Sunday, March 22, 2009

One area of lending is thriving

That would be the realm of insider lending, to executives and directors also known as decision makers within the bank.
Banks nationwide hold $41 billion in loans to directors, top executives and other insiders, a portfolio that experts say should be stripped of secrecy.

Insider lending to directors is particularly troublesome because it could cloud the judgment of people charged with protecting shareholders and overseeing bank management, the experts say...

..Insider loans, ranging from home mortgages to multimillion-dollar lines of credit for big companies, are legal but are largely shrouded from public scrutiny.

Banks don't have to explain increased insider lending. They don't have to disclose individual loan amounts or terms for any insiders, including executives. Directors and their businesses, often the largest insider borrowers, are completely shielded. Directors must approve insider loans greater than $500,000, so they sometimes vote on loans for each other or the executives they oversee.

Insider favoritism is against the law. Bankers and regulators say the loans are subject to greater scrutiny to ensure insiders aren't getting better terms and are creditworthy.

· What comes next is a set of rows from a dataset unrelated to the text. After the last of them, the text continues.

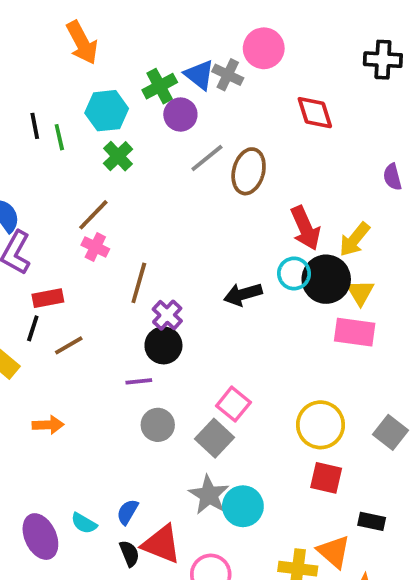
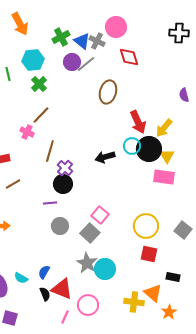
green cross: (160, 86) -> (61, 37), moved
red diamond: (315, 113) -> (129, 57), moved
gray line: (207, 158) -> (86, 64), moved
brown line: (93, 215) -> (41, 115), moved

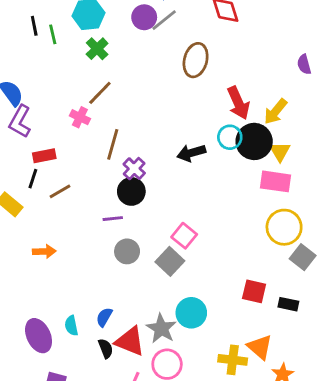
yellow circle: (146, 226) -> (284, 227), moved
gray star: (87, 263) -> (161, 329), moved
black rectangle: (173, 277) -> (288, 304), moved
cyan semicircle: (21, 278) -> (71, 326), turned 48

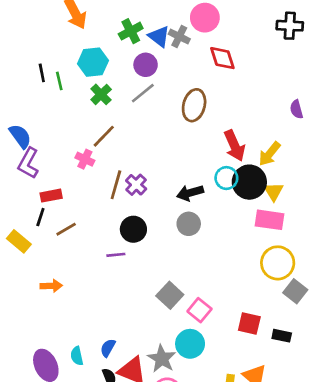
gray line: (164, 20) -> (143, 93), moved
purple cross: (134, 169) -> (136, 185), moved
pink square: (184, 236) -> (199, 310), moved
gray circle: (127, 251) -> (189, 224), moved

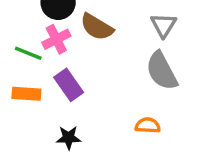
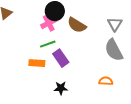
pink cross: (56, 39) -> (49, 23), moved
green line: (28, 53) -> (48, 44), moved, turned -42

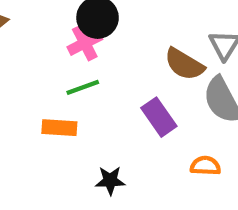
brown semicircle: (77, 25) -> (184, 64), moved
purple rectangle: (61, 58) -> (159, 117), moved

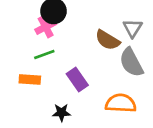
purple rectangle: (159, 117) -> (77, 80), moved
orange semicircle: (205, 166) -> (121, 103), size x1.6

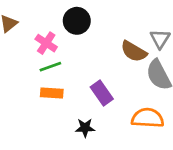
pink cross: (46, 27) -> (46, 43), moved, turned -30
green line: (44, 55) -> (50, 67), moved

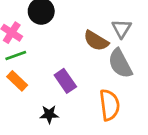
orange rectangle: (52, 93) -> (17, 81), turned 40
orange semicircle: (148, 118) -> (109, 105), turned 80

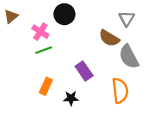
gray triangle: (122, 29) -> (127, 19), moved
orange rectangle: (17, 81) -> (46, 86), moved, turned 70

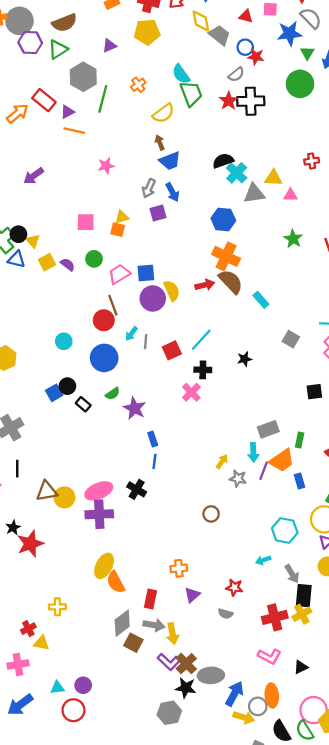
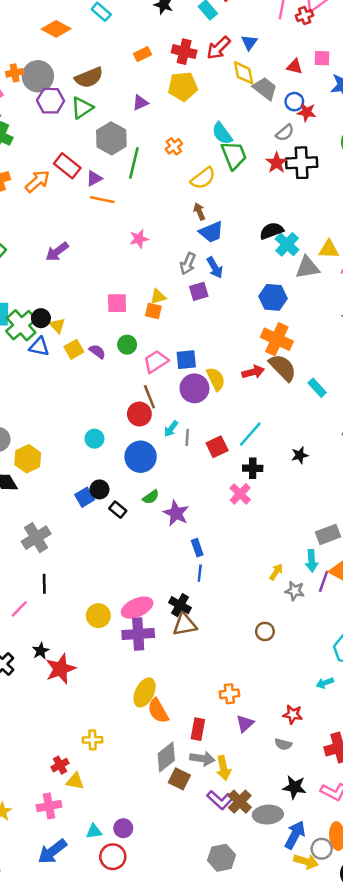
brown triangle: (47, 491) -> (185, 625), moved
black star: (186, 688) -> (294, 787), moved

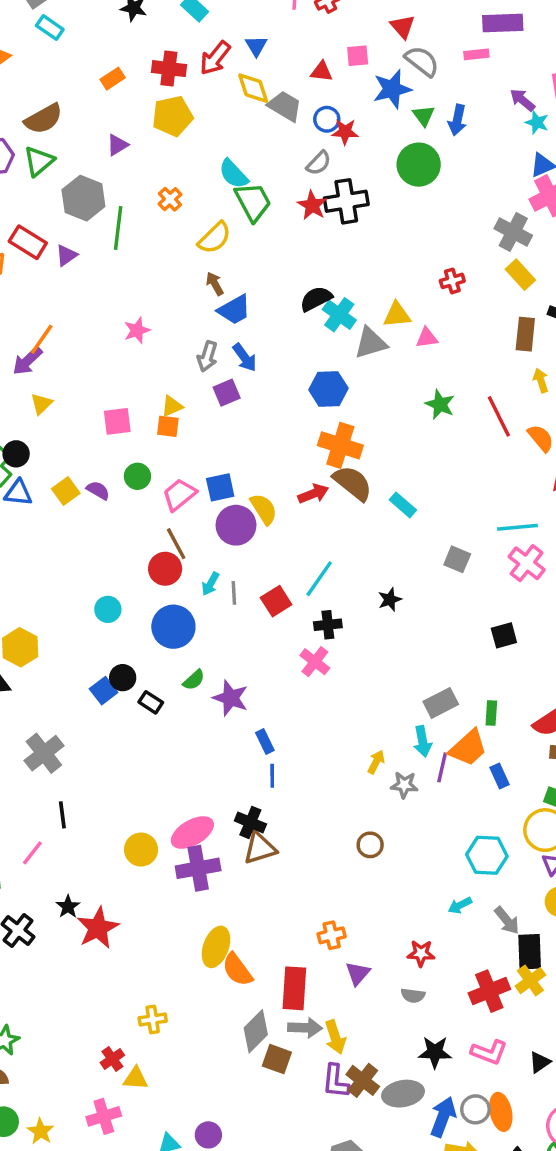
orange line: (102, 200) -> (42, 339), moved, turned -60
yellow triangle: (57, 326) -> (41, 404), moved, turned 35
red rectangle: (198, 729) -> (294, 988), size x1.4
purple L-shape: (220, 800) -> (336, 1081), turned 60
gray circle: (322, 849) -> (475, 1109), moved

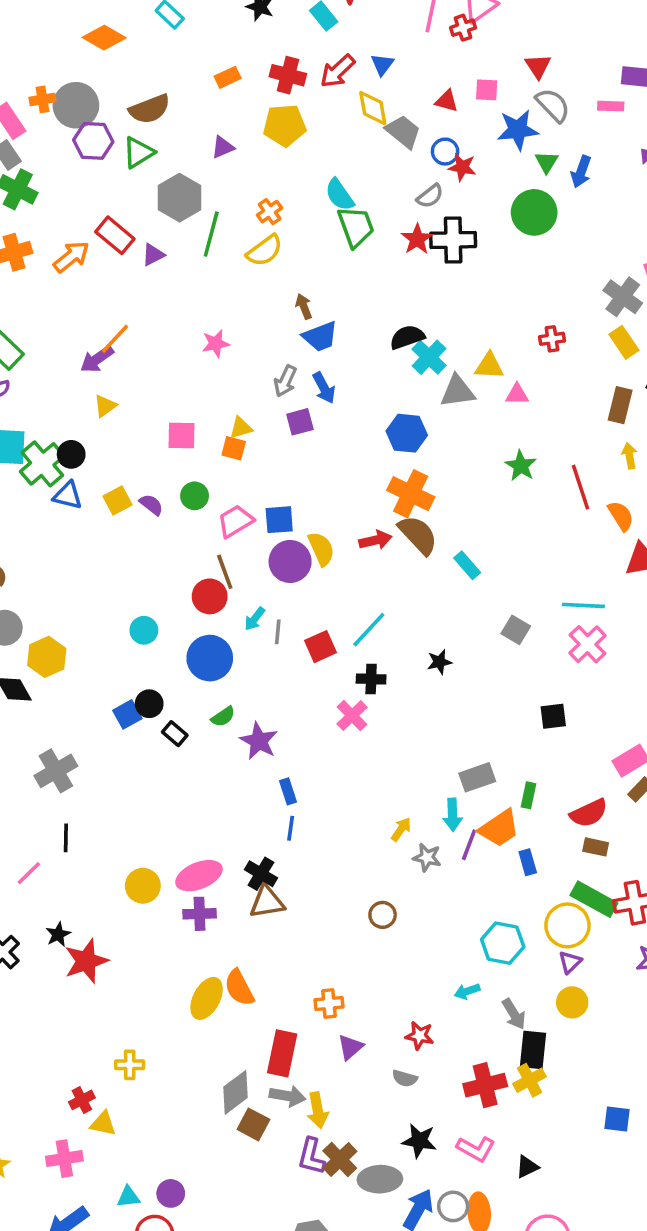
yellow semicircle: (215, 238) -> (265, 251), moved
purple cross: (198, 868) -> (200, 914), size x0.7
orange semicircle: (237, 970) -> (239, 988), moved

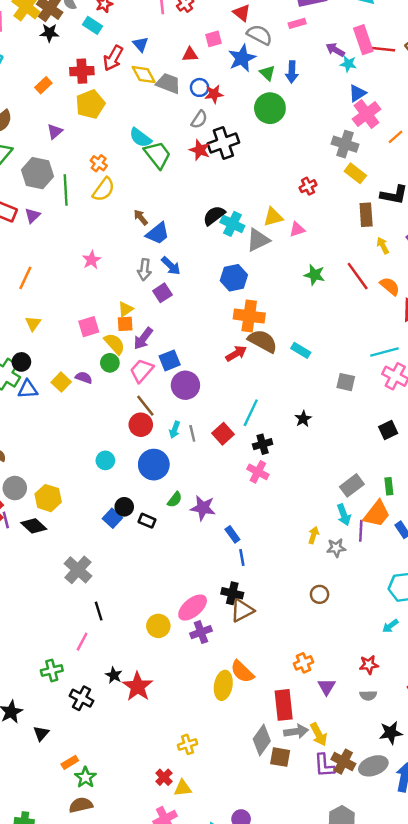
purple arrow: (97, 359) -> (143, 338), moved
yellow semicircle: (321, 549) -> (115, 344), moved

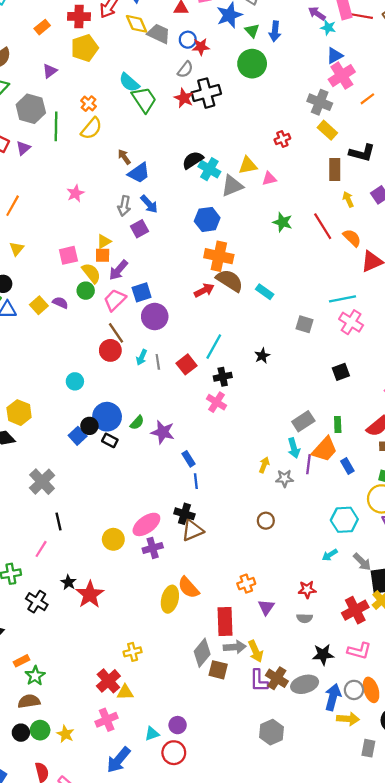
blue circle: (154, 465) -> (107, 417), moved
red cross: (164, 777) -> (108, 681), size x1.5

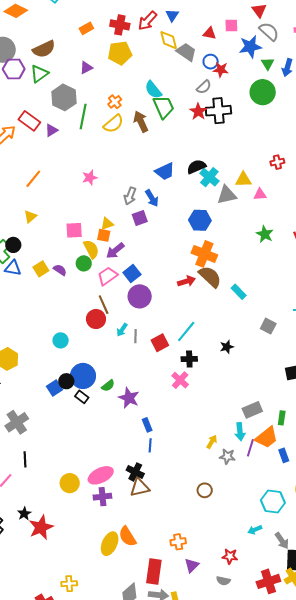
brown arrow: (124, 157) -> (141, 122), moved, size x1.5
blue trapezoid: (139, 173) -> (165, 171), moved
blue square: (142, 292) -> (132, 274), turned -30

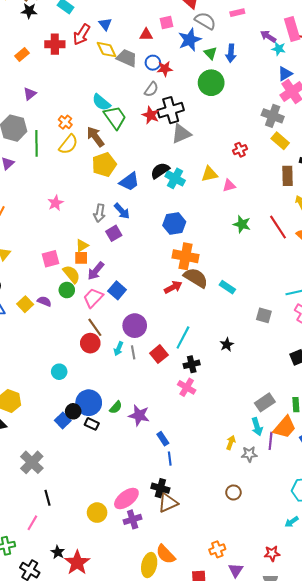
yellow pentagon: (120, 53) -> (104, 165), moved
gray triangle: (227, 195) -> (181, 134), moved
purple circle: (140, 296) -> (135, 326), moved

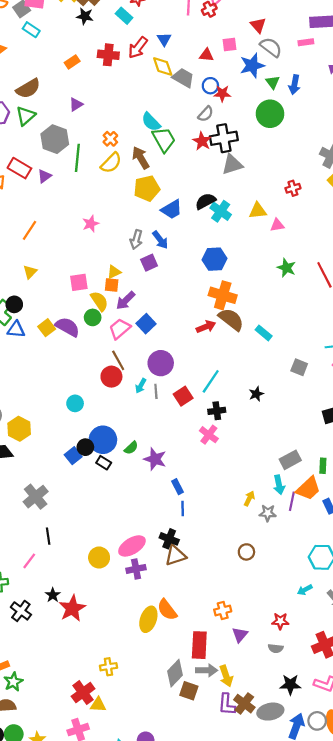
purple semicircle: (44, 301) -> (67, 327), size x1.6

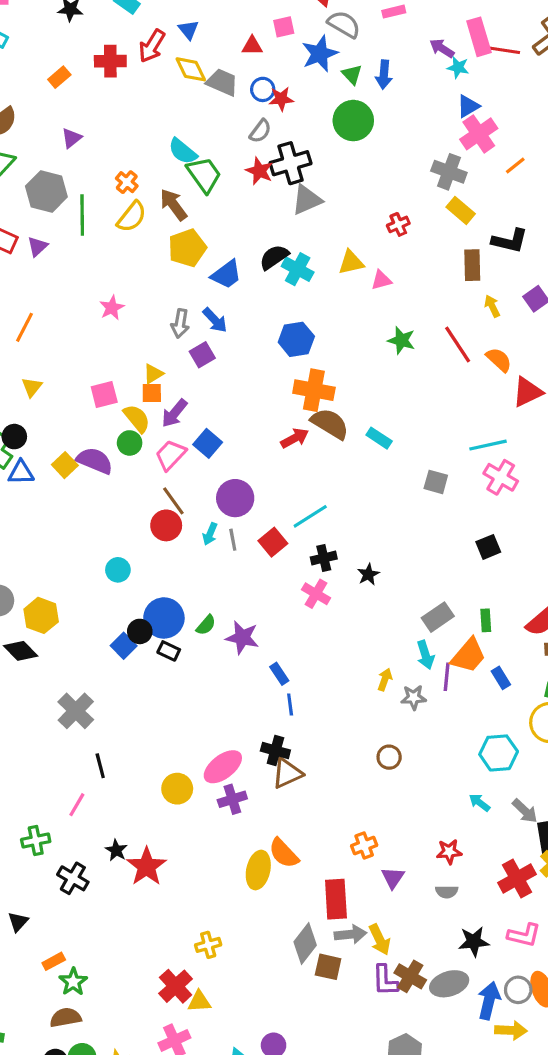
cyan line: (211, 381) -> (310, 516), turned 30
black star: (256, 394) -> (368, 574), moved
cyan arrow: (305, 590) -> (479, 803), turned 72

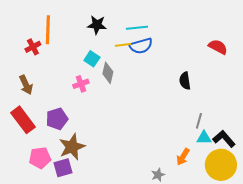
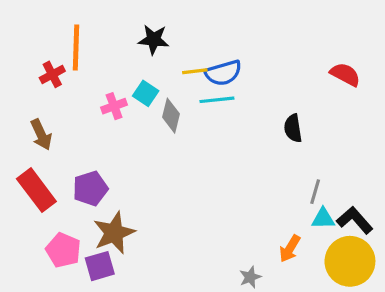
cyan line: (137, 28) -> (217, 100), moved
pink cross: (81, 84) -> (114, 106), moved
pink pentagon: (40, 158) -> (63, 250), turned 30

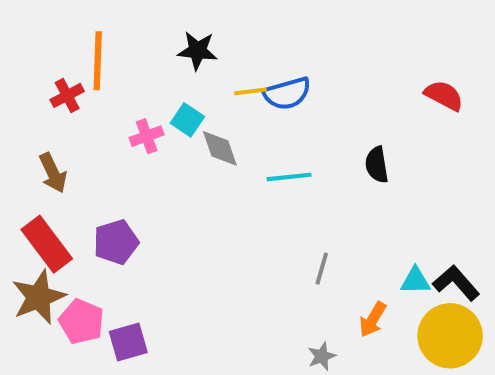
cyan line: (217, 100) -> (289, 177), moved
gray diamond: (171, 116) -> (220, 148), turned -32
gray line: (315, 192) -> (322, 269), moved
brown star: (114, 233) -> (39, 297), moved

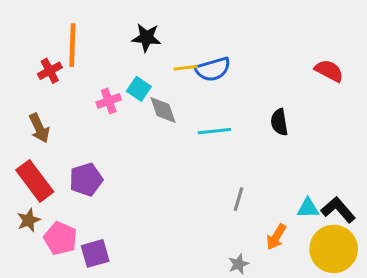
brown star: (39, 297) -> (29, 220), size x0.6

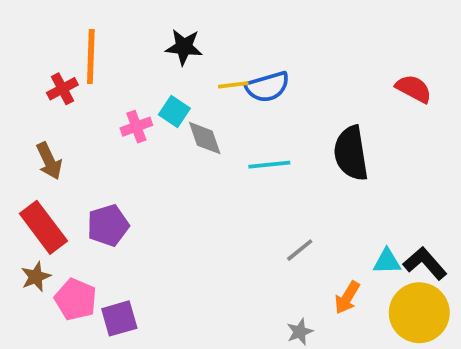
black semicircle: (279, 122) -> (351, 153), size x1.6
gray line: (239, 199) -> (300, 250), turned 35

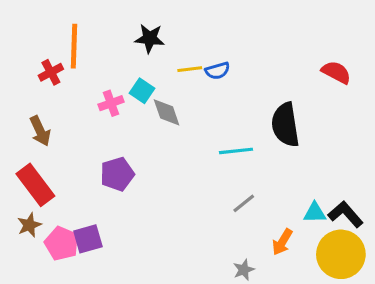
blue semicircle: (267, 87) -> (217, 71), size x0.7
cyan line: (269, 165) -> (236, 151), moved
purple pentagon: (108, 225) -> (117, 174), moved
purple square: (119, 318) -> (88, 239), moved

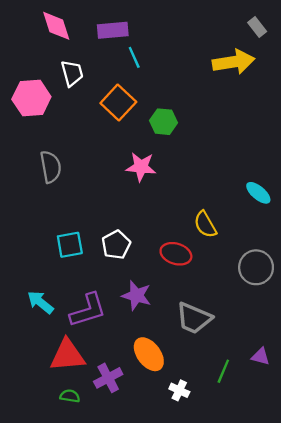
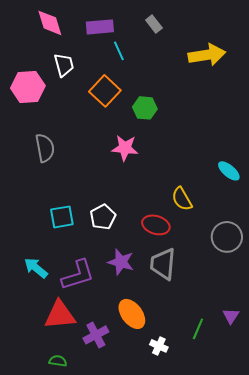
gray rectangle: (257, 27) -> (154, 24), moved
gray trapezoid: (194, 318) -> (163, 264), moved, turned 72
purple triangle: (261, 356) -> (231, 316), turned 48
green semicircle: (70, 396) -> (58, 361), moved

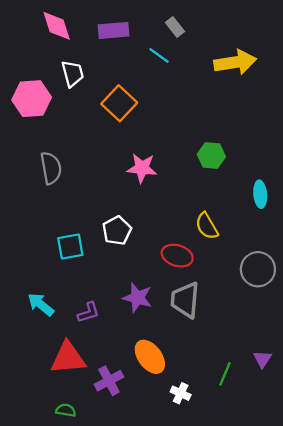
cyan line: (119, 51) -> (159, 55), moved, turned -30
green hexagon: (145, 108) -> (211, 156), moved
cyan ellipse: (229, 171) -> (260, 194), turned 45
white pentagon: (103, 217) -> (117, 231), moved
purple L-shape: (78, 275) -> (88, 312), size x0.6

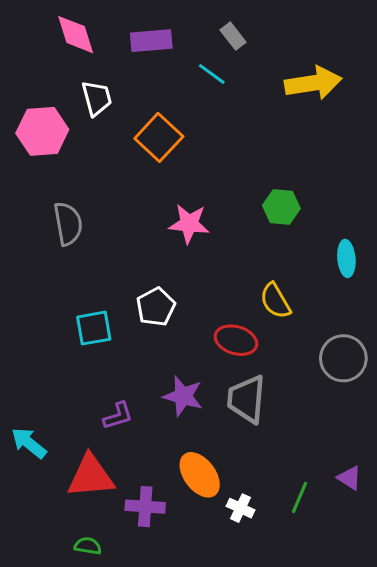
cyan arrow: (41, 304) -> (29, 443), moved
purple triangle: (262, 359) -> (349, 478), turned -30
purple cross: (109, 381) -> (145, 507), turned 32
white cross: (181, 393) -> (241, 508), moved

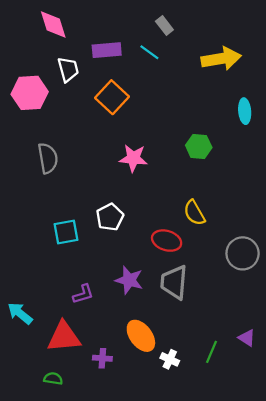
purple rectangle: (151, 41) -> (107, 50), moved
cyan ellipse: (346, 258) -> (245, 111), moved
purple cross: (145, 507) -> (102, 358), size x0.7
green semicircle: (88, 546) -> (53, 379), moved

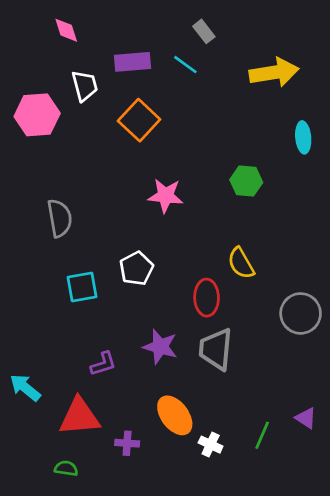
pink diamond: (53, 24) -> (66, 30), size x0.7
gray semicircle: (48, 158) -> (60, 218), moved
red ellipse: (167, 241) -> (207, 298), turned 72

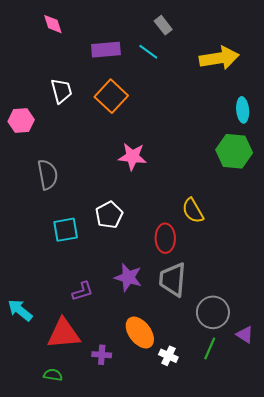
white trapezoid: (85, 86) -> (61, 91), moved
pink hexagon: (37, 115) -> (21, 121), moved, size x0.7
green hexagon: (246, 181) -> (234, 151), moved, size x1.4
gray circle: (301, 313) -> (213, 312), moved

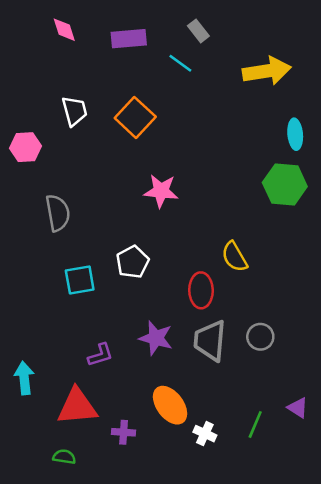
purple rectangle: (106, 50) -> (129, 39), moved
cyan arrow: (20, 310) -> (24, 378), turned 45
gray circle: (213, 312) -> (260, 337), moved, size x0.7

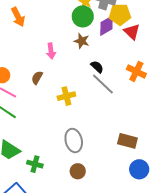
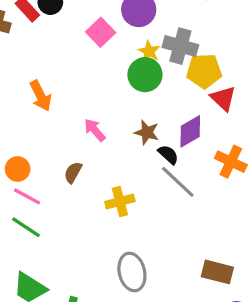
orange arrow: (18, 17) -> (41, 96), moved
purple diamond: (107, 26) -> (190, 131), moved
brown star: (82, 41) -> (147, 132), moved
pink arrow: (51, 51) -> (95, 130), turned 147

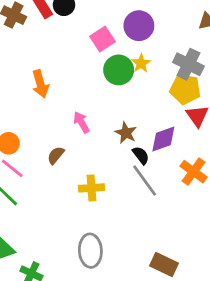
gray cross: (180, 46) -> (188, 64), moved
green circle: (145, 75) -> (119, 70), moved

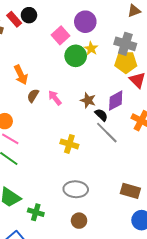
brown semicircle: (56, 155) -> (33, 96), moved
yellow cross: (91, 188) -> (69, 144), turned 30
gray ellipse: (90, 251) -> (76, 189), turned -75

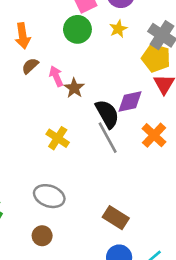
green circle: (76, 56) -> (77, 29), moved
brown star: (88, 100) -> (74, 88), moved
black semicircle: (101, 115) -> (107, 114), size x1.6

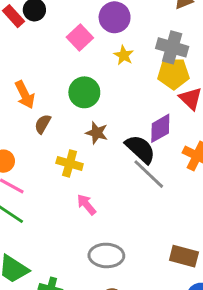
green circle: (77, 29) -> (84, 92), moved
pink arrow: (56, 76) -> (86, 205), moved
yellow cross: (58, 138) -> (70, 163), moved

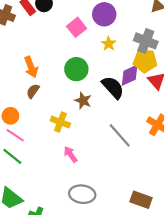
brown semicircle: (43, 124) -> (33, 91), moved
purple diamond: (160, 128) -> (130, 75), moved
black semicircle: (140, 149) -> (113, 87), moved

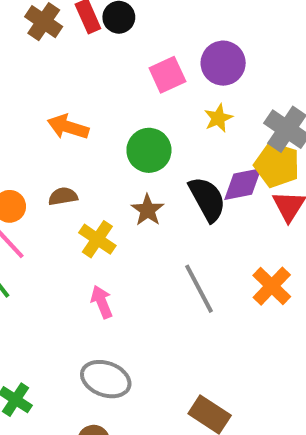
orange arrow: (31, 67) -> (68, 127), turned 115
brown semicircle: (33, 91) -> (63, 196), moved, turned 32

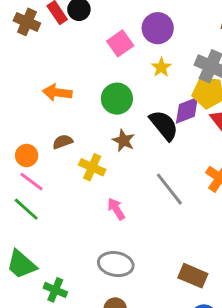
pink arrow: (102, 302) -> (116, 209), moved

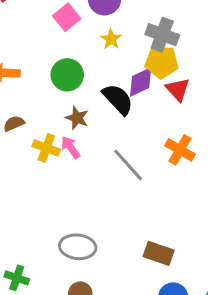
pink arrow: (116, 209) -> (71, 147), moved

But top corporate governance experts contend that insider lending carries serious potential for conflict of interest among bank officials and must be stripped of secrecy. They argue that lending to directors, the watchdogs of management, must be revealed so shareholders can gauge their independence. And disclosure should be paramount for banks receiving government aid, said Ed Lawrence, a University of Missouri-St. Louis finance professor and co-author of a 1989 study that was a rare look at insider lending.
In a time of tightened credit you would expect insiders to turn to the source of credit that knows them best. The real question are they good loans and are they on terms that someone outside the bank would receive. Remember the great deals Neal Bush was involved in with Silverado? This is one aspect of bank lending that should be completely open to the public. If an insider doesn't like it, they can always go to another bank.

The Charlotte Observer has a companion piece to this one that more closely looks at the doubling of insider loans at Bank of America recently.